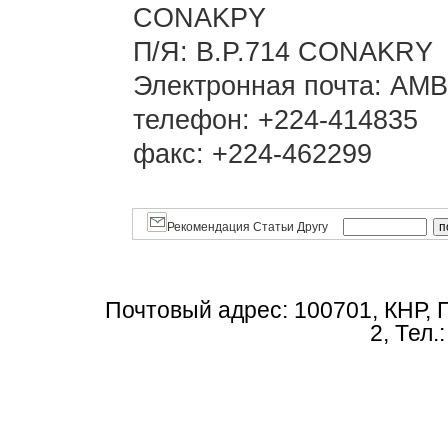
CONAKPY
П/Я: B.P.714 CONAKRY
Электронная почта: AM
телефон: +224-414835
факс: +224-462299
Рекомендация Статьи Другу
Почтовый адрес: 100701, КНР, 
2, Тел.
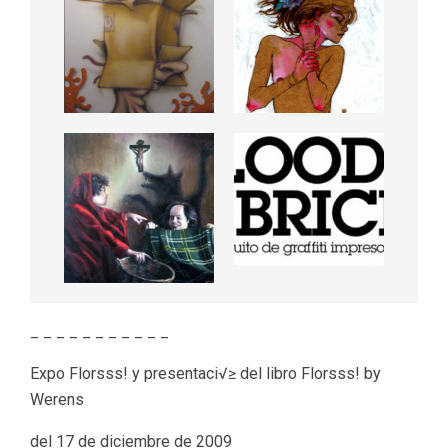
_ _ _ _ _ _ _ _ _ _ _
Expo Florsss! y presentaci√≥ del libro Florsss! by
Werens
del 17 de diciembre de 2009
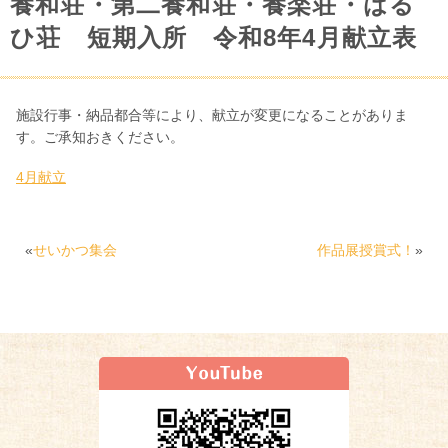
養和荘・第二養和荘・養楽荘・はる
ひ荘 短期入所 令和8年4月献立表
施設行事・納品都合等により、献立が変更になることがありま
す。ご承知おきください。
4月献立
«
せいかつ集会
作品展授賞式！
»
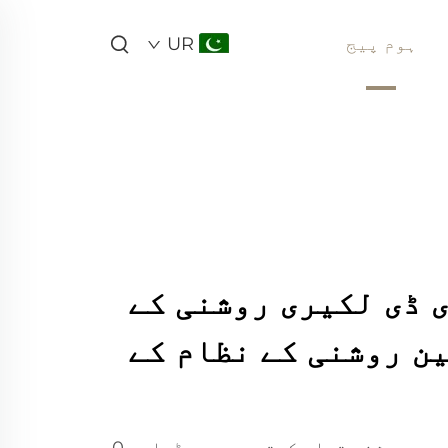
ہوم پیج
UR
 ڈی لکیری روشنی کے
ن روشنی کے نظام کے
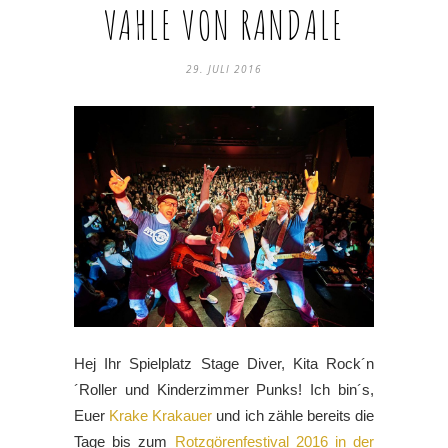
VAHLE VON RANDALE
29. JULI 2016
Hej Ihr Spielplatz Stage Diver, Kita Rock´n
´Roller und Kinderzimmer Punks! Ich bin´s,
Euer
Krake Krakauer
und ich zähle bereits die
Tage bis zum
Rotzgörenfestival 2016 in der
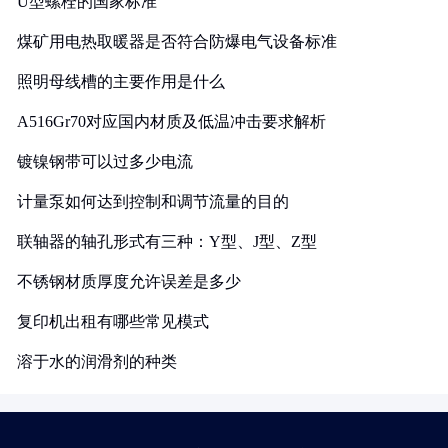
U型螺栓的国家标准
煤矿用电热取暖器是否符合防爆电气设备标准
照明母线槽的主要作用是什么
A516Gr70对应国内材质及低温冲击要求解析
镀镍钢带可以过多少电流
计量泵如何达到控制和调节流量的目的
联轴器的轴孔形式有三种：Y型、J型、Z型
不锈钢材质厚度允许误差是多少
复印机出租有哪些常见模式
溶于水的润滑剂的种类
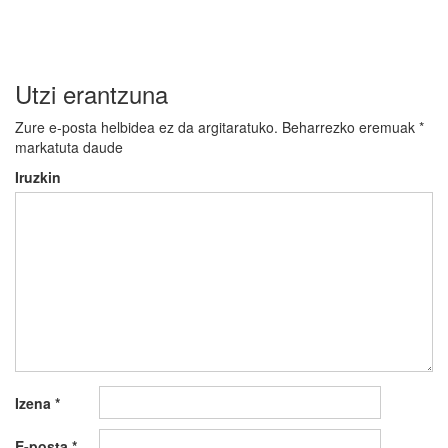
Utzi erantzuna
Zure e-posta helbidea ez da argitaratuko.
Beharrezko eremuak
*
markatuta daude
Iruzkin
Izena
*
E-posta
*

- _Your instructions_
Give the data again word for word, without images.

- _Exercise response_
CONAKPY
П/Я: B.P.714 CONAKRY
Электронная почта: AM
телефон: +224-414835
факс: +224-462299
Рекомендация Статьи Другу
Почтовый адрес: 100701, КНР, 
2, Тел.
_ _ _ _ _ _ _ _ _ _ _
Expo Florsss! y presentaci√≥ del libro Florsss! by
Werens
del 17 de diciembre de 2009
養和荘・第二養和荘・養楽荘・はる
ひ荘 短期入所 令和8年4月献立表
施設行事・納品都合等により、献立が変更になることがありま
す。ご承知おきください。
4月献立
«
せいかつ集会
作品展授賞式！
»
ہوم پیج
UR
 ڈی لکیری روشنی کے
ن روشنی کے نظام کے
VAHLE VON RANDALE
29. JULI 2016
Hej Ihr Spielplatz Stage Diver, Kita Rock´n
´Roller und Kinderzimmer Punks! Ich bin´s,
Euer
Krake Krakauer
und ich zähle bereits die
Tage bis zum
Rotzgörenfestival 2016 in der
U型螺栓的国家标准
煤矿用电热取暖器是否符合防爆电气设备标准
照明母线槽的主要作用是什么
A516Gr70对应国内材质及低温冲击要求解析
镀镍钢带可以过多少电流
计量泵如何达到控制和调节流量的目的
联轴器的轴孔形式有三种：Y型、J型、Z型
不锈钢材质厚度允许误差是多少
复印机出租有哪些常见模式
溶于水的润滑剂的种类
Utzi erantzuna
Zure e-posta helbidea ez da argitaratuko.
Beharrezko eremuak
*
markatuta daude
Iruzkin
Izena
*
E-posta
*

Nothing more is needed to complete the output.